Zdaniem duchownego, Herbert, stosujący poetykę „okna otwartego na świat”, rozbija skostniałe schematy myślenia i dociera, dzięki precyzyjnemu słowu, do istoty rzeczy.
„Ważne jest dla mnie to, co on sam określał jako przeźroczystość semantyczna. Prostota wiersza – nie skomplikowanie, nie wyrafinowana dialektyka, nie uwodzenie słowem, ale docieranie wprost do rzeczy, czyli nazywanie rzeczy po imieniu albo raczej pozwalanie, aby rzeczy przemówiły” – dodał kapłan, który w szczelnie wypełnionej kawiarence wyrecytował z pamięci kilkanaście najbardziej znanych wierszy Herberta oraz kilka jego prób prozatorskich. Pomiędzy poszczególnymi recytacjami można było usłyszeć filologiczno-filozoficzne komentarze nt. poezji herbertowskiej pióra ks. Łysienia.
„Często grzęźniemy w pustosłowiu, a wodolejstwo płynie szerokim, mętnym strumieniem ze wszystkich stron, również i z ambon, z kościołów. Ono rozlewa się szeroką falą, nikogo nie zapładniając i inspirując” – przestrzegł autor „Wędrówek po metafizyce”, wskazując na znakomitą poezję, będącą remedium na taki stan rzeczy.

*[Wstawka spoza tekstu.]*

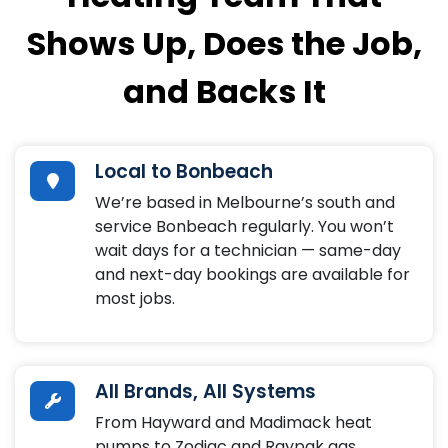
Shows Up, Does the Job,
and Backs It
Local to Bonbeach
We’re based in Melbourne’s south and
service Bonbeach regularly. You won’t
wait days for a technician — same-day
and next-day bookings are available for
most jobs.
All Brands, All Systems
From Hayward and Madimack heat
pumps to Zodiac and Raypak gas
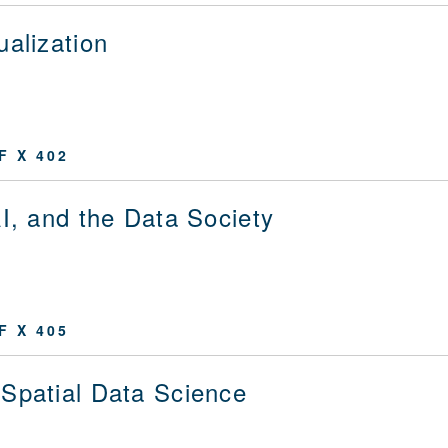
ualization
F X 402
AI, and the Data Society
F X 405
Spatial Data Science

Podczas wieczoru z poezją Zbigniewa Herberta, oprócz ks. Łysienia, który recytował wiersze, dwa utwory muzyczne wykonała kompozytorka i pieśniarka Aleksandra Danielewicz ze Ślemienia.
Wśród publiczności przy kawiarnianych stolikach usiedli parafialnie z Jasienicy, ale przybyli także goście z całego Śląska Cieszyńskiego.